» **TASK OBJECTIVE**
Retype the material so that each line matches the original exactly.

» **LISTED ENTRIES**
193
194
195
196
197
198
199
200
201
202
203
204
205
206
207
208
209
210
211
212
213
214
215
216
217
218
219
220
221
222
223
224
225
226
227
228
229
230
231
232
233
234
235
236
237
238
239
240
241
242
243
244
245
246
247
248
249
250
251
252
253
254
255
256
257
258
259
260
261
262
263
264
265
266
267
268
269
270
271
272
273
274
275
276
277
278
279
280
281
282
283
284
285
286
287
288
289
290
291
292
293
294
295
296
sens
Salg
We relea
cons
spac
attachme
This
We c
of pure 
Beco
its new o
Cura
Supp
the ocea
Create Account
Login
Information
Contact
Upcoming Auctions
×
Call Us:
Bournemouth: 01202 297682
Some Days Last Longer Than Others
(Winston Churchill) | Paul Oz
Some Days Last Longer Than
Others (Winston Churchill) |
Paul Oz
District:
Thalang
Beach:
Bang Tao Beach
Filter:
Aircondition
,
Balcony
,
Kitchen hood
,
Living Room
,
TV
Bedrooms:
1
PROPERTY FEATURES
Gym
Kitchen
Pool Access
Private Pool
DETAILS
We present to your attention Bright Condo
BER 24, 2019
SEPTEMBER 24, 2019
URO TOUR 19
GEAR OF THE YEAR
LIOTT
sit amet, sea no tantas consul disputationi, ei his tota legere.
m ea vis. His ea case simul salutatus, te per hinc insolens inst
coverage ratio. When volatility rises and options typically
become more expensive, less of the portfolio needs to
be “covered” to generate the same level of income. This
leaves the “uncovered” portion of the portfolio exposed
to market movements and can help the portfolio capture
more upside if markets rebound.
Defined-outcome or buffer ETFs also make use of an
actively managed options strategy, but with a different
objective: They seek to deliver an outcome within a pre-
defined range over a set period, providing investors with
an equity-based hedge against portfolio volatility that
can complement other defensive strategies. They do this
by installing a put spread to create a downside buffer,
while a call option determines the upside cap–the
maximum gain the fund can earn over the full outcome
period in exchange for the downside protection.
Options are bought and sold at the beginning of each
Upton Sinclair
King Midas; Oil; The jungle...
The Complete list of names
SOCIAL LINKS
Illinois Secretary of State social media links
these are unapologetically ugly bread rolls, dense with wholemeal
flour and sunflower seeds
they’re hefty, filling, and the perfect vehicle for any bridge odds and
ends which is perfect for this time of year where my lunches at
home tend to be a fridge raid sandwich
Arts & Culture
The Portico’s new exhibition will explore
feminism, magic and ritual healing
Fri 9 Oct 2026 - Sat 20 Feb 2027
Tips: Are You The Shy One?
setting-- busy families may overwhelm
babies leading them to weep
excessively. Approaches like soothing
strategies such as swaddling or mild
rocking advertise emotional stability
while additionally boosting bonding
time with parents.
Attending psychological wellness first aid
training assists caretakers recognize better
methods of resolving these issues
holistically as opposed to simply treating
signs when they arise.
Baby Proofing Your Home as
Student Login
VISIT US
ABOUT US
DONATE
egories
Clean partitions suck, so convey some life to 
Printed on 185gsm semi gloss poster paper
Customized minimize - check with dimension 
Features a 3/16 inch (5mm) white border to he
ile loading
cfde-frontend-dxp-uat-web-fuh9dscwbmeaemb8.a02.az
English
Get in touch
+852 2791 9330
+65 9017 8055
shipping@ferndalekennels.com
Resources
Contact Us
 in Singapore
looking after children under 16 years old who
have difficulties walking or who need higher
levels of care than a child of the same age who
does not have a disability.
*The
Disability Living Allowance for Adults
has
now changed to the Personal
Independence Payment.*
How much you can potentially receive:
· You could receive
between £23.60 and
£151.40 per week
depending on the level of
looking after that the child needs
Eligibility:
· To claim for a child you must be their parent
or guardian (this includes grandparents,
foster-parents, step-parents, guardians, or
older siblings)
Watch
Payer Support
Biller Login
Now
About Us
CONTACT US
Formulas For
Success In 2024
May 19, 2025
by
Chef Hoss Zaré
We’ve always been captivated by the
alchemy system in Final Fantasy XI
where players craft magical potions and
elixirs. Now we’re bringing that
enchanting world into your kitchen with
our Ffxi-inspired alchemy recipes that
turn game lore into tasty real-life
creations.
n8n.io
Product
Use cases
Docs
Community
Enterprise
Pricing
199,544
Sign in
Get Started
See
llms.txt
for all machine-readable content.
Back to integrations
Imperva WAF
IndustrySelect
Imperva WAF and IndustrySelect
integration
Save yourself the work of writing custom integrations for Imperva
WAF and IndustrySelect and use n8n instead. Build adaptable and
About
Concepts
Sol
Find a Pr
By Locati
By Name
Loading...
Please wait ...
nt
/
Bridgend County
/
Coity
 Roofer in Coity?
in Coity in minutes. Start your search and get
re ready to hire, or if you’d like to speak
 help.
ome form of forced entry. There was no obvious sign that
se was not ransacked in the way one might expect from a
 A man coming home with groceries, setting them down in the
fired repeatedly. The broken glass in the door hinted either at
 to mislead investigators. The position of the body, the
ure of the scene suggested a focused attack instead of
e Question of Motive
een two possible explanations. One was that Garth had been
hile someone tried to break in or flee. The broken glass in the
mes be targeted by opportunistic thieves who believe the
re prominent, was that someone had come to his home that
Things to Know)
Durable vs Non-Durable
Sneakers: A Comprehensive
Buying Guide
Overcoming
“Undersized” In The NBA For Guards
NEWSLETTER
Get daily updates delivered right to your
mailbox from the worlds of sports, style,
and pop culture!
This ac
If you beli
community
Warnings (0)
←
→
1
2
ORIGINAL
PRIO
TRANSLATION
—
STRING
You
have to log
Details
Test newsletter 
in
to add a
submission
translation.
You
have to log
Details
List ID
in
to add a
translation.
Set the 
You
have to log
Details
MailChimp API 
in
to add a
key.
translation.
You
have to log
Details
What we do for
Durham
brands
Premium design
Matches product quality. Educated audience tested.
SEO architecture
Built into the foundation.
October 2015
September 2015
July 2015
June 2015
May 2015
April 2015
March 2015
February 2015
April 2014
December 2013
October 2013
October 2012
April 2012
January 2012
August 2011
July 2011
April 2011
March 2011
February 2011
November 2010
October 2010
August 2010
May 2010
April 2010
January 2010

» **ANSWER TO THIS PROBLEM**
193
194
195
196
197
198
199
200
201
202
203
204
205
206
207
208
209
210
211
212
213
214
215
216
217
218
219
220
221
222
223
224
225
226
227
228
229
230
231
232
233
234
235
236
237
238
239
240
241
242
243
244
245
246
247
248
249
250
251
252
253
254
255
256
257
258
259
260
261
262
263
264
265
266
267
268
269
270
271
272
273
274
275
276
277
278
279
280
281
282
283
284
285
286
287
288
289
290
291
292
293
294
295
296
sens
Salg
We relea
cons
spac
attachme
This
We c
of pure 
Beco
its new o
Cura
Supp
the ocea
Create Account
Login
Information
Contact
Upcoming Auctions
×
Call Us:
Bournemouth: 01202 297682
Some Days Last Longer Than Others
(Winston Churchill) | Paul Oz
Some Days Last Longer Than
Others (Winston Churchill) |
Paul Oz
District:
Thalang
Beach:
Bang Tao Beach
Filter:
Aircondition
,
Balcony
,
Kitchen hood
,
Living Room
,
TV
Bedrooms:
1
PROPERTY FEATURES
Gym
Kitchen
Pool Access
Private Pool
DETAILS
We present to your attention Bright Condo
BER 24, 2019
SEPTEMBER 24, 2019
URO TOUR 19
GEAR OF THE YEAR
LIOTT
sit amet, sea no tantas consul disputationi, ei his tota legere.
m ea vis. His ea case simul salutatus, te per hinc insolens inst
coverage ratio. When volatility rises and options typically
become more expensive, less of the portfolio needs to
be “covered” to generate the same level of income. This
leaves the “uncovered” portion of the portfolio exposed
to market movements and can help the portfolio capture
more upside if markets rebound.
Defined-outcome or buffer ETFs also make use of an
actively managed options strategy, but with a different
objective: They seek to deliver an outcome within a pre-
defined range over a set period, providing investors with
an equity-based hedge against portfolio volatility that
can complement other defensive strategies. They do this
by installing a put spread to create a downside buffer,
while a call option determines the upside cap–the
maximum gain the fund can earn over the full outcome
period in exchange for the downside protection.
Options are bought and sold at the beginning of each
Upton Sinclair
King Midas; Oil; The jungle...
The Complete list of names
SOCIAL LINKS
Illinois Secretary of State social media links
these are unapologetically ugly bread rolls, dense with wholemeal
flour and sunflower seeds
they’re hefty, filling, and the perfect vehicle for any bridge odds and
ends which is perfect for this time of year where my lunches at
home tend to be a fridge raid sandwich
Arts & Culture
The Portico’s new exhibition will explore
feminism, magic and ritual healing
Fri 9 Oct 2026 - Sat 20 Feb 2027
Tips: Are You The Shy One?
setting-- busy families may overwhelm
babies leading them to weep
excessively. Approaches like soothing
strategies such as swaddling or mild
rocking advertise emotional stability
while additionally boosting bonding
time with parents.
Attending psychological wellness first aid
training assists caretakers recognize better
methods of resolving these issues
holistically as opposed to simply treating
signs when they arise.
Baby Proofing Your Home as
Student Login
VISIT US
ABOUT US
DONATE
egories
Clean partitions suck, so convey some life to 
Printed on 185gsm semi gloss poster paper
Customized minimize - check with dimension 
Features a 3/16 inch (5mm) white border to he
ile loading
cfde-frontend-dxp-uat-web-fuh9dscwbmeaemb8.a02.az
English
Get in touch
+852 2791 9330
+65 9017 8055
shipping@ferndalekennels.com
Resources
Contact Us
 in Singapore
looking after children under 16 years old who
have difficulties walking or who need higher
levels of care than a child of the same age who
does not have a disability.
*The
Disability Living Allowance for Adults
has
now changed to the Personal
Independence Payment.*
How much you can potentially receive:
· You could receive
between £23.60 and
£151.40 per week
depending on the level of
looking after that the child needs
Eligibility:
· To claim for a child you must be their parent
or guardian (this includes grandparents,
foster-parents, step-parents, guardians, or
older siblings)
Watch
Payer Support
Biller Login
Now
About Us
CONTACT US
Formulas For
Success In 2024
May 19, 2025
by
Chef Hoss Zaré
We’ve always been captivated by the
alchemy system in Final Fantasy XI
where players craft magical potions and
elixirs. Now we’re bringing that
enchanting world into your kitchen with
our Ffxi-inspired alchemy recipes that
turn game lore into tasty real-life
creations.
n8n.io
Product
Use cases
Docs
Community
Enterprise
Pricing
199,544
Sign in
Get Started
See
llms.txt
for all machine-readable content.
Back to integrations
Imperva WAF
IndustrySelect
Imperva WAF and IndustrySelect
integration
Save yourself the work of writing custom integrations for Imperva
WAF and IndustrySelect and use n8n instead. Build adaptable and
About
Concepts
Sol
Find a Pr
By Locati
By Name
Loading...
Please wait ...
nt
/
Bridgend County
/
Coity
 Roofer in Coity?
in Coity in minutes. Start your search and get
re ready to hire, or if you’d like to speak
 help.
ome form of forced entry. There was no obvious sign that
se was not ransacked in the way one might expect from a
 A man coming home with groceries, setting them down in the
fired repeatedly. The broken glass in the door hinted either at
 to mislead investigators. The position of the body, the
ure of the scene suggested a focused attack instead of
e Question of Motive
een two possible explanations. One was that Garth had been
hile someone tried to break in or flee. The broken glass in the
mes be targeted by opportunistic thieves who believe the
re prominent, was that someone had come to his home that
Things to Know)
Durable vs Non-Durable
Sneakers: A Comprehensive
Buying Guide
Overcoming
“Undersized” In The NBA For Guards
NEWSLETTER
Get daily updates delivered right to your
mailbox from the worlds of sports, style,
and pop culture!
This ac
If you beli
community
Warnings (0)
←
→
1
2
ORIGINAL
PRIO
TRANSLATION
—
STRING
You
have to log
Details
Test newsletter 
in
to add a
submission
translation.
You
have to log
Details
List ID
in
to add a
translation.
Set the 
You
have to log
Details
MailChimp API 
in
to add a
key.
translation.
You
have to log
Details
What we do for
Durham
brands
Premium design
Matches product quality. Educated audience tested.
SEO architecture
Built into the foundation.
October 2015
September 2015
July 2015
June 2015
May 2015
April 2015
March 2015
February 2015
April 2014
December 2013
October 2013
October 2012
April 2012
January 2012
August 2011
July 2011
April 2011
March 2011
February 2011
November 2010
October 2010
August 2010
May 2010
April 2010
January 2010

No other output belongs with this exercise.